Walter pointed at me. “It's your turn,” he said.
I said my name and hoped he'd move on to the next person. The B-12 hadn't kicked in yet.
“And what's your drug of choice, Nicole?” Walter asked.
“I love to chase the dragon,” I said.
The junkies in the group laughed and nodded.
Walter asked how everyone was feeling.
Some guy said he was happy, but horny. A woman said she was constipated. Justina said she was feeling nervous because my suitcase was red and that was an angry color.
The color of my suitcase made her nervous? She'd tied up her mom and tried to set her on fire. Justina was a crazy bitch.
“The sides of your hair are red, does that mean I should be nervous too?” I asked.
“Nicole, group is a place where we can all be honest with our emotions,” Walter said. “Justina was just expressing that the color red triggered a feeling inside her. Why don't you share how you're feeling?”
“I'm pissed off,” I said.
“And why is that?” Walter asked.
I decided not to say anything about Justina. We shared a room, and when I was sleeping, she could easily tie me up and set me on fire too.
“I asked the doctor for a Xanax and he gave me a Flintstone vitamin. I don't see how Fred is going to help with my heroin cravings.”
Walter frowned, but everyone else smiled at me.

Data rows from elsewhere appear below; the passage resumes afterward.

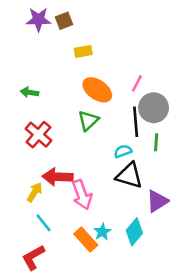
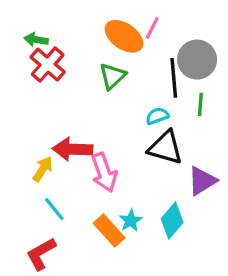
pink line: (137, 83) -> (152, 28), moved
red cross: (38, 135) -> (48, 65), moved

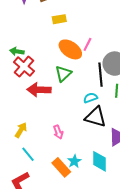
red arrow: (73, 149) -> (39, 90), moved
pink arrow: (104, 172) -> (58, 132), size x0.6
cyan diamond: (172, 221) -> (100, 161), turned -40

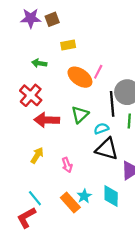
green arrow: (17, 51) -> (39, 63), moved
green triangle: (63, 74) -> (80, 115), moved
yellow arrow: (21, 130) -> (37, 155), moved
cyan line: (28, 154) -> (35, 198), moved

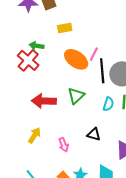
red cross: (31, 95) -> (28, 60), moved
black line: (112, 104) -> (102, 71), moved
cyan semicircle: (101, 129) -> (108, 104), moved, turned 128
black triangle: (107, 149) -> (94, 134), moved, size x0.6

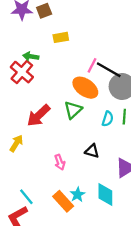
orange ellipse: (76, 59) -> (85, 88), moved
black line: (102, 71) -> (109, 70), moved, turned -55
red arrow: (44, 101) -> (39, 115), turned -45
yellow arrow: (34, 135) -> (16, 143), moved

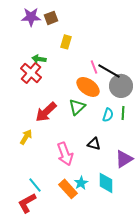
yellow rectangle: (61, 37) -> (66, 42), turned -64
pink line: (92, 65) -> (94, 67), turned -48
pink arrow: (60, 162) -> (65, 154), size x1.6

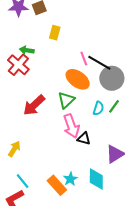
green line: (123, 113) -> (114, 106), turned 32
yellow arrow: (26, 137) -> (14, 149), moved
pink arrow: (65, 154) -> (71, 126), moved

After group was cleaning time. We were all assigned a duty, and mine was vacuuming. It didn't take me long, most of the place was tiled, and someone else was responsible for mopping.
When I got back to the room, Justina was there. She'd been given the girls' toilets, and there were only four. She told me it was lunchtime and brought me to the cafeteria. I took a sandwich and a soda, and we sat at an empty table.

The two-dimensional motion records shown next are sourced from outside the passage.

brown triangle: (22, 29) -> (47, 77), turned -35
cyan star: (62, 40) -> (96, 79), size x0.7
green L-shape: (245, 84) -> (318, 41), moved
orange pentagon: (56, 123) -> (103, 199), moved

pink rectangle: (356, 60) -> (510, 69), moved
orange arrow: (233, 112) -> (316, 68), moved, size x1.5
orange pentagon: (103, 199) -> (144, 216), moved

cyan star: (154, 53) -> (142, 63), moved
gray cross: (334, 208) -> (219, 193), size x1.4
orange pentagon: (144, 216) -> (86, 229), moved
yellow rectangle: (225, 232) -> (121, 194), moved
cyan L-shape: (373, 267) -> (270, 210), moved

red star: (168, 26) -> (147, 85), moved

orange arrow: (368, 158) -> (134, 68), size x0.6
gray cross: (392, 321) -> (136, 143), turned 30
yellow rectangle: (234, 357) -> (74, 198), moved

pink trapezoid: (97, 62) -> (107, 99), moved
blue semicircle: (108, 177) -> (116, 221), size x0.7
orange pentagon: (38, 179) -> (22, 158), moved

Dustin, the nose guy, came in and sat across from me.
“It's nice to see someone
familiar,” he said.
“How long have you been here?” I asked.
I tried to think of the last time I'd seen him at Richard's, but I couldn't remember.
“Couple weeks. It's hell and these fruitcakes are making me do yoga and shit.”

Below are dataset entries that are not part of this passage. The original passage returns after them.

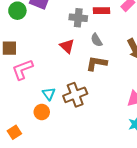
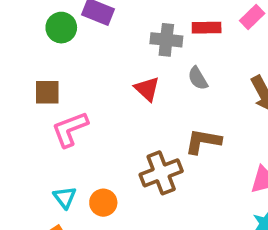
brown L-shape: (96, 63) -> (203, 141), moved
cyan triangle: (49, 94) -> (65, 197), moved

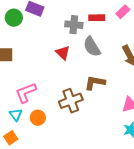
gray semicircle: (198, 78) -> (92, 47), size x1.5
pink L-shape: (70, 129) -> (26, 93), moved

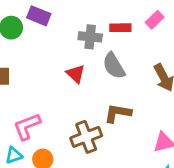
cyan triangle: (16, 115) -> (14, 155), turned 48

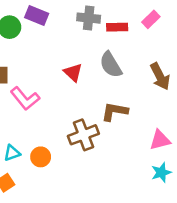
gray cross: (90, 37) -> (89, 18), moved
pink L-shape: (27, 126) -> (25, 98), moved, turned -108

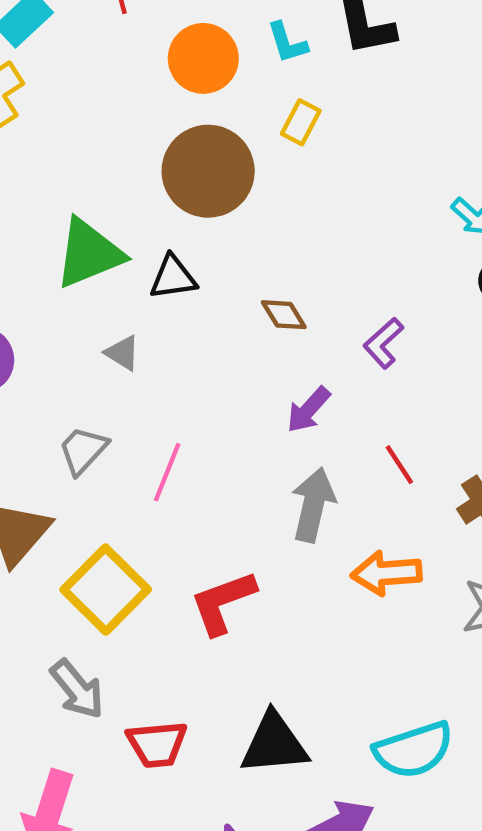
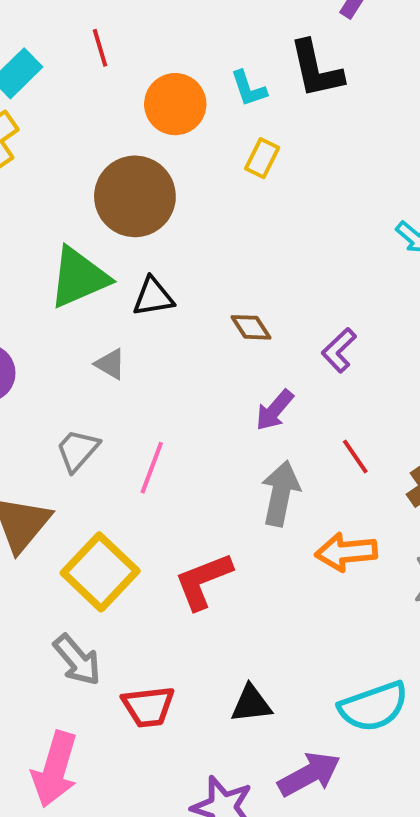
brown circle: (208, 171) -> (135, 196), moved
black triangle: (274, 744) -> (251, 704), size x0.7

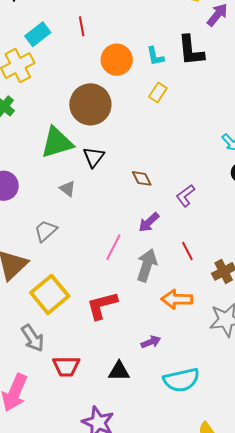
black triangle: (153, 297) -> (94, 157), turned -50
pink line: (152, 468) -> (113, 247), moved
purple arrow: (309, 774) -> (151, 342), moved, size x0.6

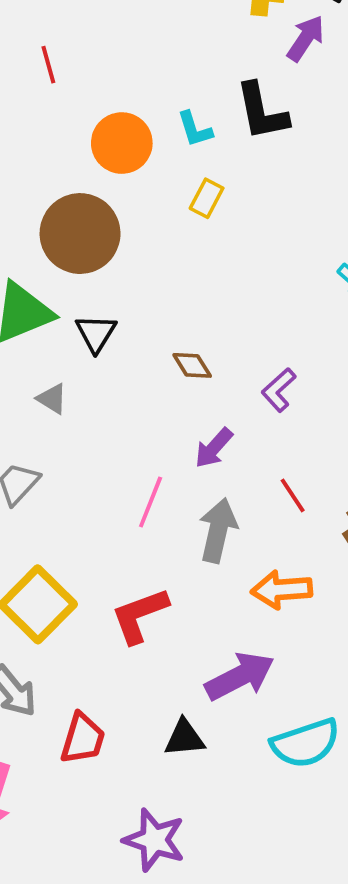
red line: (82, 26) -> (48, 65), moved
purple arrow: (151, 342) -> (240, 676), size x1.8
red trapezoid: (66, 366) -> (83, 739), turned -68

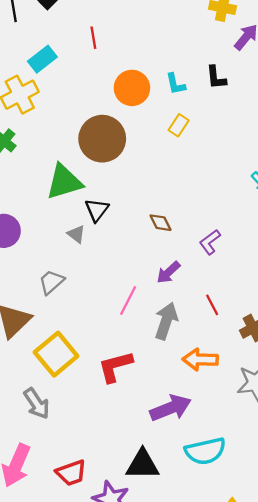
black L-shape: (262, 112) -> (216, 78), size x0.7
black triangle: (96, 333) -> (97, 210), moved
black triangle: (184, 738) -> (143, 465), moved, size x1.4
red trapezoid: (83, 739) -> (71, 473), moved, turned 48

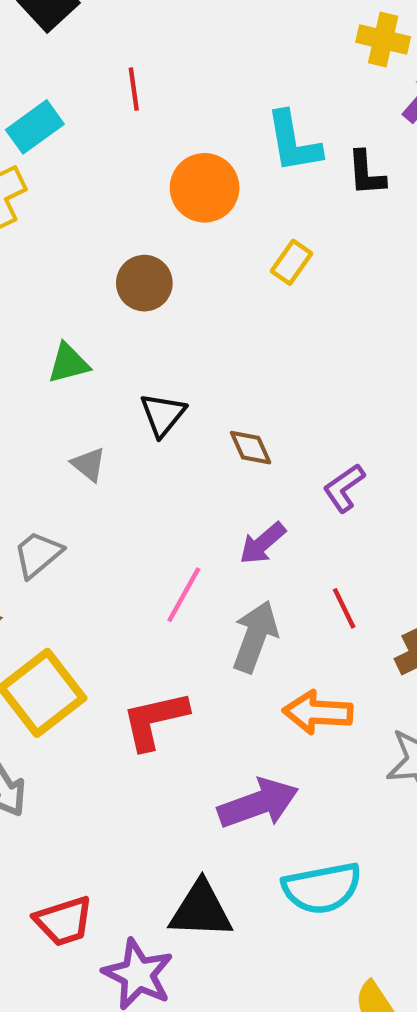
cyan L-shape: (176, 84) -> (294, 142), moved, size x1.5
brown circle: (102, 139) -> (144, 283), size x0.6
green triangle: (64, 182) -> (68, 363), size x0.6
black triangle: (97, 210) -> (163, 415), moved

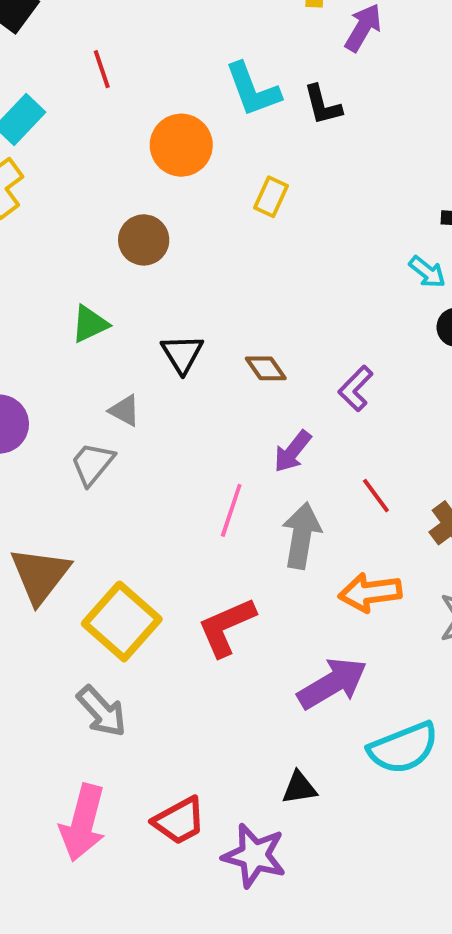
gray trapezoid: (38, 554) -> (92, 464), moved
black triangle: (201, 910) -> (299, 788), size x0.6

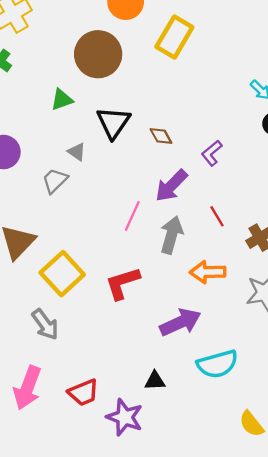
yellow rectangle: (271, 197) -> (174, 37), size x1.8
brown circle: (144, 240) -> (98, 54), size x1.6
black triangle: (182, 354) -> (113, 122), size x1.4
purple arrow: (293, 451) -> (171, 186), size x1.4

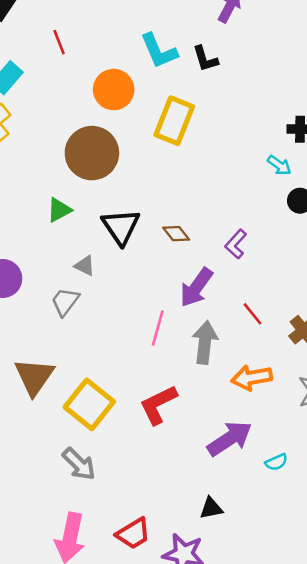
cyan semicircle: (217, 364) -> (276, 462), moved, size x0.5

I couldn't picture Dustin doing yoga. I could picture him beating someone up or mainlining, but not yoga.
“Your parents bring you here?” I asked.
He nodded. “You?”
I nodded too. I told him about the overdose.
“Was that your first time in the hospital?” he asked.
“Yeah, for an overdose.”
I'd been to the hospital before—the morning after the rape and when I'd got shot in the chest and after my miscarriage, but he didn't need to know all that.
“I've died four times and been to three rehabs,” he said. “They're all the same, but this one doesn't believe in meds, which sucks.”
I agreed, but he already knew that.
He was good looking in that rough street kind of way. He had scars on his hands and one on his chin like mine. His was from a fight, not a lighter. He had a thick Boston accent—didn't pronounce any r's—and told me he was a Southie. He was twenty-six and had played hockey at UMass until he got injured sophomore year and got hooked on Percs and Vics. He dropped out of school and had been on the streets ever since. Our pasts were somewhat alike.
If I was going to get sober, I had to start thinking like a sober girl, not a hooker who thought of men as dope money. When I looked at Dustin, he was taking a bite of his hot dog and I pictured his lips around my nipple. I hadn't had sober sex since I'd been raped, but that had to change. Dustin had nice lips. And eyes that were icy blue like Cooper, one of my regulars.
After lunch, I went to individual counseling. My therapists were Walter and Sandra, who had been sober for ten years. Walter wasn't an addict, he had just chosen to study addiction in school. They both held a notebook and pen, and took notes while I told them my story.
“Did you speak to anyone after you were raped?” Sandra asked.
I shook my head.
“What makes you want to talk about it now?”